Cementownie domagają się więcej CO2
Jeśli któregoś dnia zabraknie w Polsce cementu albo drastycznie wzrośnie jego cena, to inwestorzy budowlani będą to zawdzięczali... Komisji Europejskiej - twierdzą nasi producenci cementu. Dlaczego?- Boimy się, że o tyle samo resort środowiska może zredukować limit emisji CO2 dla naszej branży - mówi szef Stowarzyszenia Producentów Cementu Andrzej Balcerek. - To wystarczy na wyprodukowanie 11,5 mln ton cementu rocznie. Tyle zużywano go w naszym kraju w latach 2002-04, a przypomnę, że był to okres kryzysu w budownictwie. Obecnie branża gwałtownie się rozwija. Oceniamy, że za trzy-cztery lata potrzeba będzie dwa razy więcej cementu.
Balcerek przyznaje, że aby zaspokoić popyt, cementownie byłyby zmuszone kupić dodatkowy limit emisji CO2 na wolnym rynku od firm, które mają nadwyżkę. Wtedy wzrost cen cementu byłby murowany.
- Według prognoz cena CO2 wyniesie 15-20 euro za tonę. Jedna tona CO2 pozwala na wyprodukowanie mniej więcej 1,5 tony cementu. To znaczy, że średnio o 10-13 euro musielibyśmy podwyższyć cenę tony cementu - mówi Sylwia Leśniewska z Lafarge Cement.
Na rynku tona cementu kosztuje obecnie średnio blisko 220 zł (ok. 60 euro). Z tytułu emisji CO2 jego cena podskoczyłaby więc nawet o blisko jedną czwartą. - Obawiam się, że również ceny zezwoleń na emisję CO2 gwałtownie wzrosną, a wówczas cement podrożałby jeszcze bardziej - ocenia szef Stowarzyszenia Producentów Cementu.
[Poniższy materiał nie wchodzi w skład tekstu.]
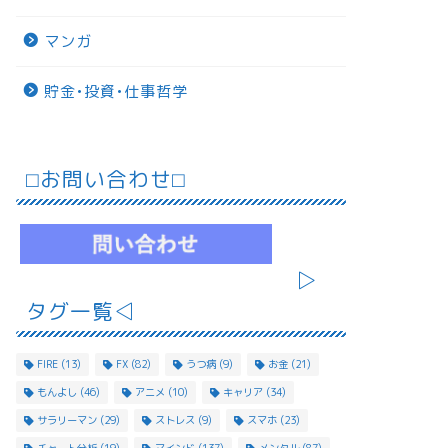
マンガ
貯金•投資•仕事哲学
⬜︎お問い合わせ⬜︎
▷
タグ一覧◁
FIRE
(13)
FX
(82)
うつ病
(9)
お金
(21)
もんよし
(46)
アニメ
(10)
キャリア
(34)
サラリーマン
(29)
ストレス
(9)
スマホ
(23)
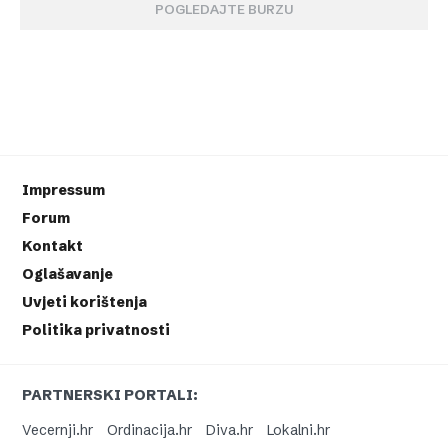
POGLEDAJTE BURZU
Impressum
Forum
Kontakt
Oglašavanje
Uvjeti korištenja
Politika privatnosti
PARTNERSKI PORTALI:
Vecernji.hr
Ordinacija.hr
Diva.hr
Lokalni.hr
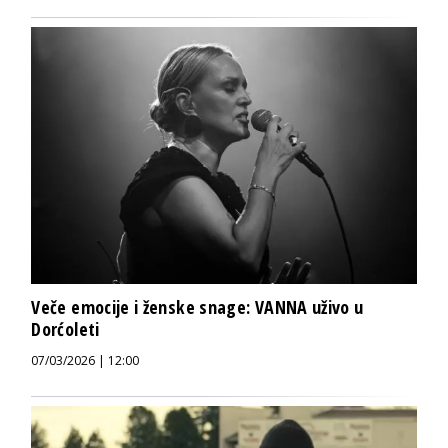
Veče emocije i ženske snage: VANNA uživo u
Dorćoleti
07/03/2026 | 12:00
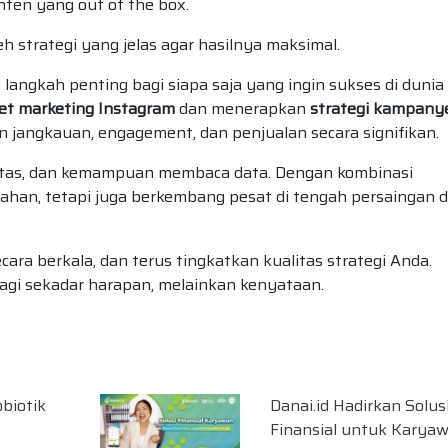
onten yang out of the box.
h strategi yang jelas agar hasilnya maksimal.
 langkah penting bagi siapa saja yang ingin sukses di dunia
et marketing Instagram
dan menerapkan
strategi kampany
 jangkauan, engagement, dan penjualan secara signifikan.
ivitas, dan kemampuan membaca data. Dengan kombinasi
tahan, tetapi juga berkembang pesat di tengah persaingan di
cara berkala, dan terus tingkatkan kualitas strategi Anda.
lagi sekadar harapan, melainkan kenyataan.
biotik
Danai.id Hadirkan Solus
Finansial untuk Karya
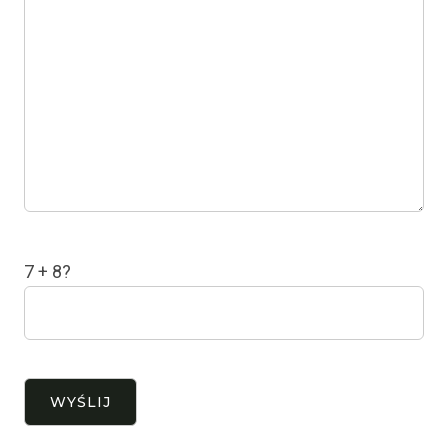
7 + 8?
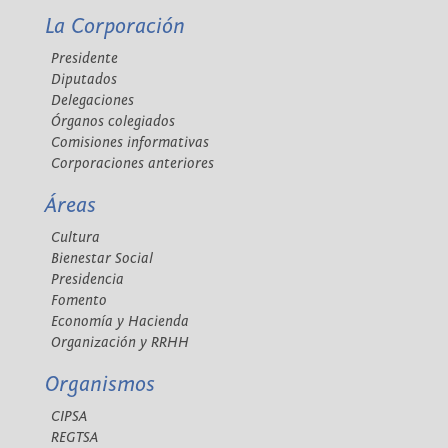
La Corporación
Presidente
Diputados
Delegaciones
Órganos colegiados
Comisiones informativas
Corporaciones anteriores
Áreas
Cultura
Bienestar Social
Presidencia
Fomento
Economía y Hacienda
Organización y RRHH
Organismos
CIPSA
REGTSA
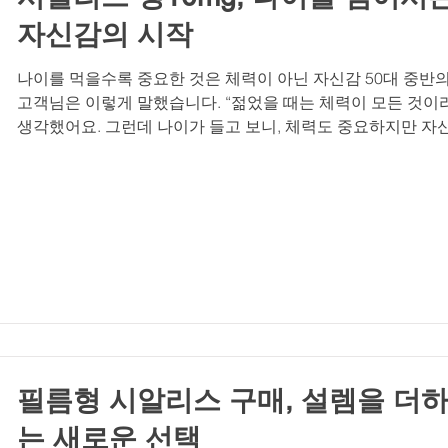
자신감의 시작
나이를 먹을수록 중요한 것은 체력이 아닌 자신감 50대 중반의
고객님은 이렇게 말했습니다. “젊었을 때는 체력이 모든 것이
생각했어요. 그런데 나이가 들고 보니, 체력도 중요하지만 자
이 더 중요하더라고요. 체력이 조금 떨어져도 자신감만 있으면
든 게 가능합니다.” 나이를 먹을수록 중요한 것은 체력보다 
입니다. 그 이유는 무엇일까요? 첫째, 자신감은 ‘관계’를 결정
다. 체력이 아무리 좋아도 자신감이 없으면 상대방에게 먼저 
가지 못합니다. 대화도 피하고, 스킨십도 어색해집니다. 하지만
신감이 있으면 상대방에게 당당하게 다가갈 수 있습니다. 나
먹을수록 자신감이 관계의 질을 결정합니다. 둘째, 자신감은 ‘
전’을 가능하게 합니다. 나이가 들면 새로운 것에 도전하는 것
두려워집니다. 하지만 자신감이 있으면 “내가 할 수 있다”는 
이 생깁니다. 새로운 취미, 새로운 여행, 새로운 관계. 자신감이
어야 도전할 수 있습니다
필름형 시알리스 구매, 설렘을 더
는 새로운 선택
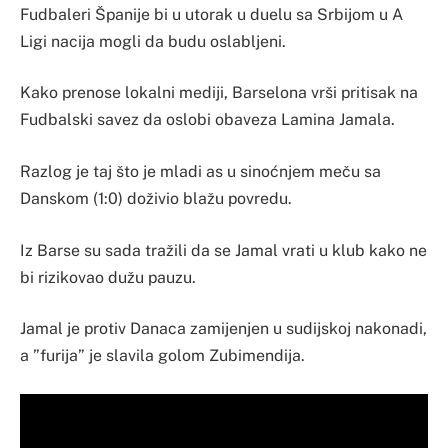
Fudbaleri Španije bi u utorak u duelu sa Srbijom u A
Ligi nacija mogli da budu oslabljeni.
Kako prenose lokalni mediji, Barselona vrši pritisak na
Fudbalski savez da oslobi obaveza Lamina Jamala.
Razlog je taj što je mladi as u sinoćnjem meču sa
Danskom (1:0) doživio blažu povredu.
Iz Barse su sada tražili da se Jamal vrati u klub kako ne
bi rizikovao dužu pauzu.
Jamal je protiv Danaca zamijenjen u sudijskoj nakonadi,
a ”furija” je slavila golom Zubimendija.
Leśniewska nie wyklucza też wzrostu importu cementu zza wschodniej granicy. Ale czy będzie on tańszy? Zdaniem Balcerka nie należy na to liczyć, bo dojdą wysokie koszty transportu. Poza tym importerzy najpewniej dostosują się do cen rynkowych. - Zresztą w tej chwili nie bardzo jest skąd importować cement. Inne kraje UE nie wchodzą w grę. Z kolei na Białorusi i Ukrainie cement jest towarem deficytowym, bo chętnie kupują go Rosjanie. Tam ceny są o 30-40 proc. wyższe niż u nas - opowiada Balcerek.
Cemenciarze wystosowali memorandum, w którym domagają się od rządu, by ten "podjął wszelkie możliwe działania", które doprowadziłyby do zmiany decyzji Komisji Europejskiej. Jednak ta najpewniej się nie ugnie. Barbara Helfferich, rzeczniczka unijnego komisarza ds. środowiska Stavrosa Dimasa, zapewniała nas, że Bruksela, ustalając limit emisji CO2, pod uwagę brała zarówno obecny, faktyczny poziom emisji CO2, jak i prognozowany wzrost gospodarczy Polski.
W tej sytuacji nasz rząd może zaskarżyć decyzję Komisji do Europejskiego Trybunału Sprawiedliwości albo... przydzielić branży cementowej odpowiednio wysoki limit emisji CO2 kosztem innych branż. Balcerek zauważa, że Polska ma obecnie najnowocześniejsze cementownie w całej Europie. W ciągu ostatnich kilkunastu lat zredukowały one emisję CO2 o 25 proc. Według Balcerka możliwe jest jeszcze jej zmniejszenie o najwyżej 5 proc.